ドラマはフィクションであり、どう始まってどう展開してどう終わるのかが予め決まっています。しかし『だから嘘である』とは限りません。
作戦や狙いを以て稽古をしたり演出をつけてもなお、最終的に演者がやらなくてはならないのは、”予め用意しておいたものをそれっぽく披露する”という嘘ではなく、”その瞬間に生きたやり取りを1から組み立てる”という本当のことでなくてはならないわけです。それが出来れば、そこで行われる(共演者や観客との)実際のやり取りは本当のことになりますが、
しかしその『今、目の前で本当に何かが起こっているのか/いないのか』を判断できる感覚が、やる側も観る側もだんだんと鈍くなってきているように感じます。

具体的なことを省いて平たく言ってしまえば、観たものが『身体に残る』かどうかは、ステージ上の人間の『肉体が必死かどうか』がキーポイントであって、仮に気持ちや心情が一生懸命であったとしても、残酷なことに、結局身体にそれが乗っからなければそこに全く真実味は帯びません。
演技行為も、スポーツや演奏と同じくアクション(働きかけ)ですから、”気持ちが先行して後から身体が付いてくる”ことはまず起こり得ません。『悲しいから泣く』『楽しいから笑う』のではなく『泣くから悲しい』『笑うから楽しい』という”肉体が先行して後から気持ちが付いてくる”というアプローチしかできません。気持ちは自己の内側で勝手に作るものではなく、他者とのあいだで生まれるものだからです。『予め用意すること』は出来ないのです。もし自分の気持ちで世の中を動かせるなら、私は札束溢れるバスタブで美女を両手に抱いている日々を送れていたでしょうに(最低だ…)。
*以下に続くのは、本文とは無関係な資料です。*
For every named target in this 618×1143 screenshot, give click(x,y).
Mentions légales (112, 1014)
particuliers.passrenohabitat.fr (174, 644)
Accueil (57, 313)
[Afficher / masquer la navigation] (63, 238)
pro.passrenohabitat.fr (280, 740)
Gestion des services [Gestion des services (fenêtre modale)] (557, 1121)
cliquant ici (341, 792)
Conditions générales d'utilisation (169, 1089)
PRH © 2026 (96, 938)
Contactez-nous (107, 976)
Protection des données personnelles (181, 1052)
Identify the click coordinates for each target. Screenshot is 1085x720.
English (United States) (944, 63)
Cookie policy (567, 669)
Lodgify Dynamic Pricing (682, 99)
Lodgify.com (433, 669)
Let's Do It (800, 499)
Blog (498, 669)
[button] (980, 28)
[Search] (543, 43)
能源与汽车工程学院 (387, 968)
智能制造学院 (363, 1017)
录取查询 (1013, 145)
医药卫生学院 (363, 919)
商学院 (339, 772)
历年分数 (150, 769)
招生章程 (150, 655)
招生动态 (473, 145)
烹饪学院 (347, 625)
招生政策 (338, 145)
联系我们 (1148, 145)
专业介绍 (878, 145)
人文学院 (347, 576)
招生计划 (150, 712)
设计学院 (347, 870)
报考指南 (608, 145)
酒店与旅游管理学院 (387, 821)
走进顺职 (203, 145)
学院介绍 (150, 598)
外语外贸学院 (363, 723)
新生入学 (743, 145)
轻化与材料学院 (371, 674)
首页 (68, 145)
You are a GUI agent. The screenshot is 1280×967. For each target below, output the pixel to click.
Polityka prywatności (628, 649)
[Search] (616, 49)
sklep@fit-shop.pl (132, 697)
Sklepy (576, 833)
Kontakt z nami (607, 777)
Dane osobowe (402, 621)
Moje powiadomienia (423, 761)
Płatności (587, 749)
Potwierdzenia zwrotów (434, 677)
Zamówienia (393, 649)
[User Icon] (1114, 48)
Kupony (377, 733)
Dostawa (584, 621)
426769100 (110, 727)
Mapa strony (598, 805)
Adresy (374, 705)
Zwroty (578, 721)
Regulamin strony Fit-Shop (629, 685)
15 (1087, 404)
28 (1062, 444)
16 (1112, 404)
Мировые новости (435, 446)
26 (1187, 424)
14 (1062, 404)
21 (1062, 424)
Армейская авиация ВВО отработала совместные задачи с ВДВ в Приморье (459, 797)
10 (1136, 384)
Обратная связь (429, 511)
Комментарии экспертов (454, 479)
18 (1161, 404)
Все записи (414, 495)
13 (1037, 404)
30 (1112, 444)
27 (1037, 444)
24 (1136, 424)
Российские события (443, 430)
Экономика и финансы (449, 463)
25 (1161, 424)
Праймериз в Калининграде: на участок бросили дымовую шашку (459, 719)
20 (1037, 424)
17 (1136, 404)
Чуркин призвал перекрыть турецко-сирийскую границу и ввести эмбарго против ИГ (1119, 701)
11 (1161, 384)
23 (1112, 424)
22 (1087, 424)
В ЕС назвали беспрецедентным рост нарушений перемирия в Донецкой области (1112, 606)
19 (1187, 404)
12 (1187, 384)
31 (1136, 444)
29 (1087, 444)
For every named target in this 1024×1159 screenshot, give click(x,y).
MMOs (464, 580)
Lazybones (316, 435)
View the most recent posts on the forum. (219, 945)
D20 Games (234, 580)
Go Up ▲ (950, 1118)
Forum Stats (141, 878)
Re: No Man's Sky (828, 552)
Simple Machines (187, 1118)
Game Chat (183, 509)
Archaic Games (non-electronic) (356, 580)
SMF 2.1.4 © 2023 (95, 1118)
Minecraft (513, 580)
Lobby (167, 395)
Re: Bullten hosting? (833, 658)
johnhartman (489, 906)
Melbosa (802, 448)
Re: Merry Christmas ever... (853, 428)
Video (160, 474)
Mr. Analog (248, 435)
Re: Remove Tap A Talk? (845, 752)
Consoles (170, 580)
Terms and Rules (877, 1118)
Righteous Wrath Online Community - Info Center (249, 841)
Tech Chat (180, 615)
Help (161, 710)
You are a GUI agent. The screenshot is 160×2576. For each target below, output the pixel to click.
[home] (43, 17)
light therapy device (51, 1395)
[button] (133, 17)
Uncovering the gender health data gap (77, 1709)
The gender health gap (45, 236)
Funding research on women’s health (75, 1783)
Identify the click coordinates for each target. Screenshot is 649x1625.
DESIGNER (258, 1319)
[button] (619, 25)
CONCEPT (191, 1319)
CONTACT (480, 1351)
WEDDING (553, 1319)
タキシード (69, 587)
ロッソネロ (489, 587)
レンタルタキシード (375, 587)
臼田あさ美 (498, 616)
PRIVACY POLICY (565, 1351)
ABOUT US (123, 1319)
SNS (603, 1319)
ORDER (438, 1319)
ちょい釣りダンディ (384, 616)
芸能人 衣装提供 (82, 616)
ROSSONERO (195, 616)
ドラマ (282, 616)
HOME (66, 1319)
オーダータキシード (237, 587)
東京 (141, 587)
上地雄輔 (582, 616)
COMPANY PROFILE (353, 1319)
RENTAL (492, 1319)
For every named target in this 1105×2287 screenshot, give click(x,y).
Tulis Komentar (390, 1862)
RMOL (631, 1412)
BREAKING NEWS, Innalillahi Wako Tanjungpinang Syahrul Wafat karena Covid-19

しかしまあ自身も含めて、自分の内側が自分の気持ちでいっぱいになってしまって、自分の外側にあるものを自分の身体の中に取り込める余裕がない状態・頭がいっぱいになって身体が付いてこないという状態が、特に若い世代には何だか慢性化しているように思えます。前回の記事で共感についても書きましたが、自分と他者とのあいだ、もしくは自分とそれを見ているもうひとりの自分とのあいだに、適切な距離感がつかめないと言いますか…。


現代は余裕のない時代です。
錯乱した国内財政がもたらす30年以上続くデフレの中で金銭的余裕もなければ、身に余る液晶越しの情報過多にもまれて精神的余裕もなく、その中で時間的余裕や身体的余裕を確保するためには、何が必要かではなく何が不要かを優先的に処理して生きていくことが強いられ、
とにかく”目の前の物事にじっくり対峙できるような”余裕がありません。そりゃその判断力や身体が鈍感になっても不思議じゃないかもなとは、ちと思います。

しかし厄介なことに、そんな中でも”とりあえずの”衣食住が揃った生活はほとんどの人が出来るわけですから、それ程その余裕の無さを実感することはないのかもしれません。戦後、焼け野原の状態から再興しなければならなかった時代の人々は、その意味では今より余裕はなかったでしょうから、現代のその仕組みを贅沢なことと受け取るか、貧しいことと受け取るかは個々の考えによるかもしれませんし、現行の時代感に沿った中で損をしない生き方を模索することも大事なことだとは思います(まあ個人的にはあんま思わないけど...)。厭世的になってしまっても良いことはないのですが。

しかしそれでも、『予め用意されているという幻想への油断』で必死な肉体が獲得出来なかったことで、他者と関わることに臆病になったというような弊害は確実にあると、自分自身思うところはありますので、昔からカウンターカルチャーが好きで芸事をやっている身としては、懐古主義的と思われたとしても「いーえ、温故知新です!」とギリギリまで抵抗していきたいという所存です。


上の世代の方の創った良いものを観ると「うぅ…だって生きてきた時代が違うしよぉ…モノが違うぜ…」とウジウジしてしまうウジウジ星人な私ですが、そんな中で今回のステージで背中を押されるような、勇気付けられるように感じることが出来たのは、ひとえに先生の愛の力だと思います。ビッグラブ。とにかく立ち会う事ができて、本当に幸福な体験でした。

そもそも劇場という処は、気負って行くのではなく、キュートな女の子(キュートな男の子でもいいんですが)とのデートコースに組み込めて、その後そのままの流れで食事に行けるような、でも観劇のことを忘れるわけではなく、観る前と後とでは、1段自分のステージが高くなっていたり、見える世界が広がっているような、そんな実感や心持ちを掴める清々しい処であるべきだと常々思っているのですが、今回その正解を見た気がして、とても晴れ晴れとした気持ちになりました。

先生の表情や、手つきや、観客を誘ってタンゴを踊り始める様も、今もさっき観たばかりかのように残っています。
自分も腐らずいいもの創らないとなあと改めて思ったのでした。

またなんか長くネチネチした作文になってしまいましたが、もう自分の性格ということで諦めましょう。
しかし!次回は俺が地球上でもっとも可愛い生物だと思う〇〇についての、マジで内容のないものを書く予定なので安心してください。履いてますよ。